Ella se encogió de hombros.
—No sé. ¿Tengo que hacerlo?
—Sí, creo que sería lo más conveniente.
Apoyó la cara en ambas manos y lo miró, malhumorada.
—¿Y qué te parecería una moto «Honda»?
Él no hizo ningún comentario.
Aquella noche, Chris trató de dejar de lado todas sus preocupaciones y de mantenerse ocupada con los preparativos para la cena del día siguiente.
—Me parece mejor que cada cual se sirva solo, en vez de sentarnos todos —les dijo a Willie y Karl—. Podemos poner una mesa en el extremo de la sala de estar. ¿Les parece bien?
—Muy bien, señora —contestó Karl rápidamente.
—Y a ti, ¿qué te parece, Willie? ¿Qué opinas de una ensalada de frutas como postre?
—¡Excelente! —exclamó Karl.
—Gracias, Willie.
Había invitado a un grupo interesante muy heterogéneo.
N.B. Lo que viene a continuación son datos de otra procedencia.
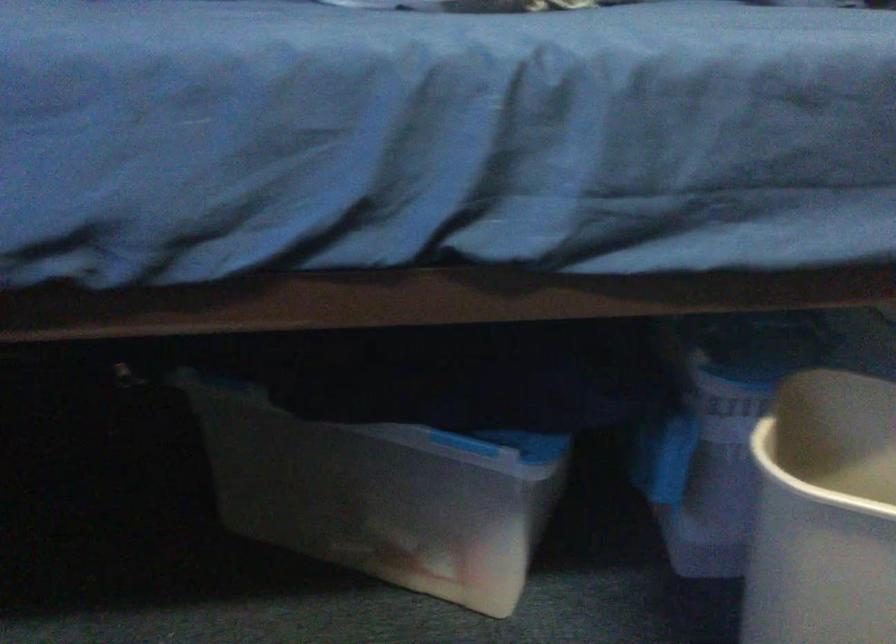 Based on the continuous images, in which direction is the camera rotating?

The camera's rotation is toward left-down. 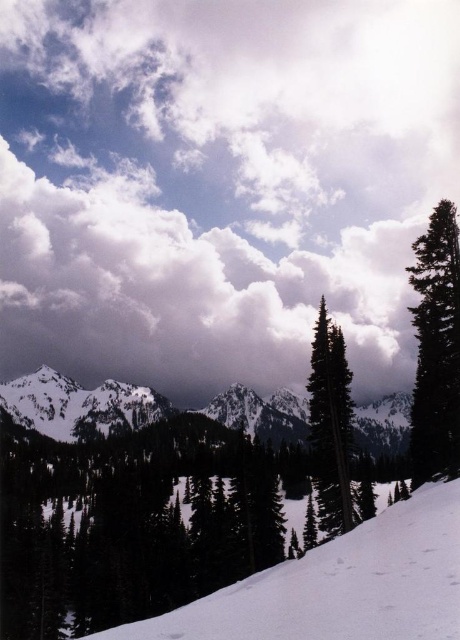 You are standing at the base of the snow slope and want to reach the point marked as point [431,225]. However, there is an obstacle at point [182,616]. Which point is closer to you, and should you adjust your path to avoid the obstacle?

Point [182,616] is closer to you than point [431,225]. Since the obstacle is at the closer point, you should adjust your path to go around it to reach your destination safely.

You are standing at the center of the image and want to walk towards the green matte tree at right. In which direction should you move?

Since the green matte tree at right is located at coordinates approximately 0.544 on the x axis and 0.948 on the y axis, you should move towards the upper right direction from the center to reach it. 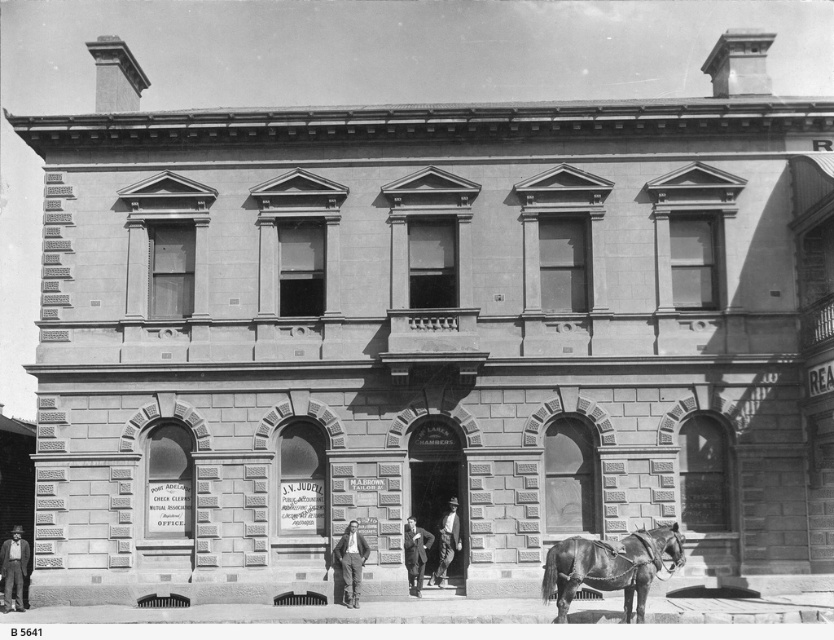 Is dark suit at center thinner than light brown leather coat at center?

No, dark suit at center is not thinner than light brown leather coat at center.

Who is shorter, dark suit at center or light brown leather coat at center?

dark suit at center

Who is more forward, (410, 516) or (440, 554)?

Point (410, 516)

You are a GUI agent. You are given a task and a screenshot of the screen. Output one action in this format:
    pyautogui.click(x=<x>, y=<y>)
    Task: Click on the dark suit at center
    This screenshot has width=834, height=640.
    Given the screenshot: What is the action you would take?
    pyautogui.click(x=415, y=554)

Which is in front, point (9, 579) or point (453, 529)?

Point (453, 529) is more forward.

Is dark brown leather hat at lower left wider than light brown leather coat at center?

Correct, the width of dark brown leather hat at lower left exceeds that of light brown leather coat at center.

Who is more distant from viewer, (x=8, y=586) or (x=450, y=548)?

The point (x=8, y=586) is more distant.

Locate an element on the screen. The image size is (834, 640). dark brown leather hat at lower left is located at coordinates (13, 568).

Does point (8, 577) lie in front of point (423, 572)?

That is False.

Does dark brown leather hat at lower left appear on the right side of dark suit at center?

No, dark brown leather hat at lower left is not to the right of dark suit at center.

The height and width of the screenshot is (640, 834). What do you see at coordinates (13, 568) in the screenshot?
I see `dark brown leather hat at lower left` at bounding box center [13, 568].

I want to click on dark brown leather hat at lower left, so click(x=13, y=568). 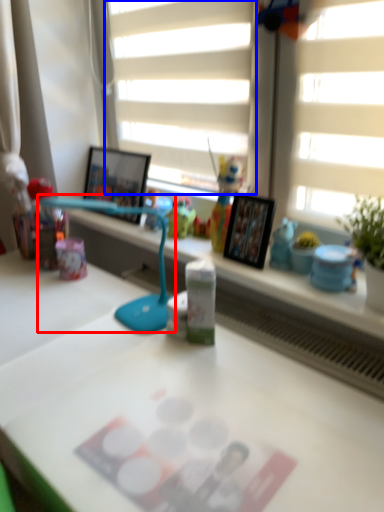 Question: Among these objects, which one is nearest to the camera, table lamp (highlighted by a red box) or blind (highlighted by a blue box)?

Choices:
 (A) table lamp
 (B) blind

Answer: (A)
Además de Burke («¡Diablos, te espero sobrio!») y su joven ayudante vendrían un senador con su esposa, un astronauta del «Apolo» con su esposa, dos jesuitas de Georgetown, sus vecinos, así como Mary Jo Perrin y Ellen Cleary.
Mary Jo Perrin era una regordeta y canosa vidente, de Washington, a quien Chris había conocido en la cena de la Casa Blanca y que le había caído muy simpática.
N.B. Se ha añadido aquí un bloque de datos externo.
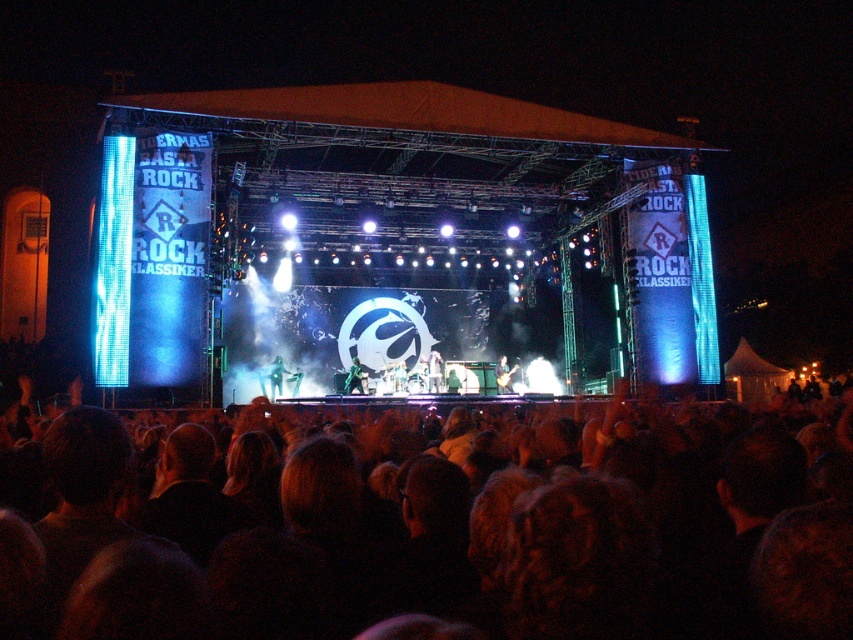 Question: Which of these objects is positioned closest to the green metallic guitar at stage center?

Choices:
 (A) shiny black guitar at center
 (B) green fabric figure at center stage

Answer: (B)

Question: Observing the image, what is the correct spatial positioning of black fabric crowd at lower center in reference to green metallic guitar at stage center?

Choices:
 (A) right
 (B) left

Answer: (A)

Question: Which of the following is the closest to the observer?

Choices:
 (A) (357, 611)
 (B) (434, 378)
 (C) (497, 385)

Answer: (A)

Question: Considering the real-world distances, which object is farthest from the metallic guitar at center?

Choices:
 (A) shiny black guitar at center
 (B) green metallic guitar at stage center
 (C) black fabric crowd at lower center

Answer: (C)

Question: Is black fabric crowd at lower center thinner than green fabric figure at center stage?

Choices:
 (A) no
 (B) yes

Answer: (A)

Question: Can you confirm if black fabric crowd at lower center is positioned to the left of metallic guitar at center?

Choices:
 (A) no
 (B) yes

Answer: (A) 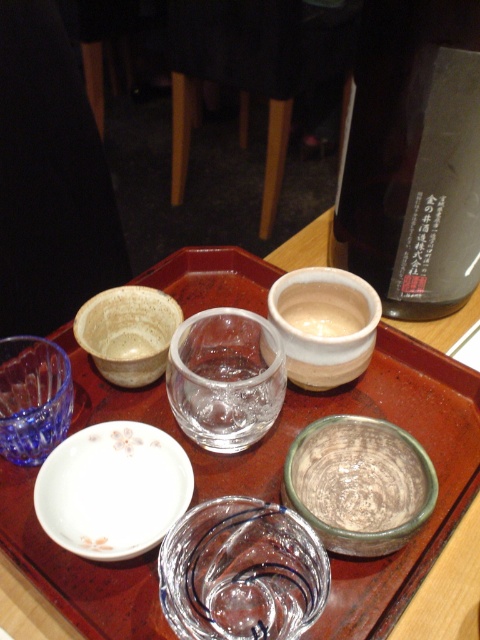 What object is located at the coordinates point (x=226, y=378)?

The transparent glass cup at center is located at point (x=226, y=378).

You are a server in a traditional Japanese restaurant and need to place a new item on the tray. You have a small wooden chopstick holder that is 10 cm tall. The green glazed bowl at lower center is 12 cm tall and the transparent glass cup at center is 8 cm tall. Can you safely place the chopstick holder between these two items without it toppling over?

The green glazed bowl at lower center is 12 cm tall and the transparent glass cup at center is 8 cm tall. Since the chopstick holder is 10 cm tall, it can be placed between them as it is shorter than the bowl and taller than the cup, maintaining stability.

You are a server in a Japanese restaurant and need to place a new item on the tray. You have a small plate that must be placed below the transparent glass cup at center. Where should you place it in relation to the blue glass bowl at lower left?

The small plate should be placed below the transparent glass cup at center, which is above the blue glass bowl at lower left. Therefore, the plate should be placed on or near the blue glass bowl at lower left to maintain the correct positioning.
Había esperado encontrarse con una mujer austera y desagradable, y, en cambio, le pudo decir: «¡No eres en absoluto tal como te imaginaba!». Muy afectuosa y sencilla.
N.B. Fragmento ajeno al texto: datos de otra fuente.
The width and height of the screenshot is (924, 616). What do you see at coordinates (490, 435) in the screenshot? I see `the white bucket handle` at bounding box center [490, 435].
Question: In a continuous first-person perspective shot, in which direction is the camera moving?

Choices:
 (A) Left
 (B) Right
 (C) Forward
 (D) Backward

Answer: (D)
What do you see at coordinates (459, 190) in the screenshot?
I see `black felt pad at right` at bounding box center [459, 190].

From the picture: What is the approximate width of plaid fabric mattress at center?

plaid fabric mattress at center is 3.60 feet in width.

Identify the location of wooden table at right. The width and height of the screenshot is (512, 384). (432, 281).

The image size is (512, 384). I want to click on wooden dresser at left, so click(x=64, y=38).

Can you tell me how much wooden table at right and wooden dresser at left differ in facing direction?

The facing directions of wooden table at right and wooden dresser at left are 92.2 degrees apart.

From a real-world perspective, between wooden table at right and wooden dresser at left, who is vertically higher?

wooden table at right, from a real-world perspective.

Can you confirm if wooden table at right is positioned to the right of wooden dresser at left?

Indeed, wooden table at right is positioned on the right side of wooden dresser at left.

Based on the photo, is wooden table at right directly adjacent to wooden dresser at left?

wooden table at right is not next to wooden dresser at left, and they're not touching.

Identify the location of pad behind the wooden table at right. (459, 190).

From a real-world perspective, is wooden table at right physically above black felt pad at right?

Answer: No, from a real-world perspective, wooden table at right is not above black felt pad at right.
Ellen Cleary era una mujer de mediana edad, secretaria del Departamento de Estado, que trabajaba en la Embajada norteamericana en Moscú cuando Chris hizo su gira por Rusia. Se había tomado muchas molestias por evitarle innumerables dificultades e impedimentos durante su viaje, la menor de las cuales había sido causada por la franqueza de la pelirroja actriz al manifestar sus opiniones. A través de los años, Chris la recordaba con cariño, y la visitó apenas llegó a Washington.
—Dime, Shar —preguntó—, ¿qué sacerdotes vienen?
—No estoy segura todavía. He invitado al rector y al decano de la Universidad, pero creo que el rector va a mandar a alguien en representación. Esta mañana me llamó su secretario para avisarme que él, probablemente, saldría de viaje.
—¿A quién va a mandar?
—A ver. —Sharon hojeó los papelitos con anotaciones—. Sí, aquí está, Chris. Su ayudante, el padre Joseph Dyer.
—¿Uno del campus?
—No estoy segura.
—No importa.
Parecía desilusionada.
—Vigílame a Burke mañana por la noche —le advirtió.
—Así lo haré.
—¿Dónde está Rags?
—Abajo.
—Me parece conveniente que traslades allí tu máquina de escribir. De ese modo la podrás vigilar mejor mientras trabajas. ¿Está bien? No me gusta que esté sola tanto tiempo.
—Tienes razón.
—Bueno, entonces puedes irte. Medita. Juega con los caballos.
Al terminar los planes y preparativos, Chris volvió a sentirse angustiada por Regan. Trató de ver la televisión. No se podía concentrar. Estaba inquieta.
Había algo extraño en la casa. Como una quietud que se iba posando.
Polvo pesado.
Llegada la medianoche, todos los de la casa dormían.
No hubo perturbaciones. Al menos aquella noche.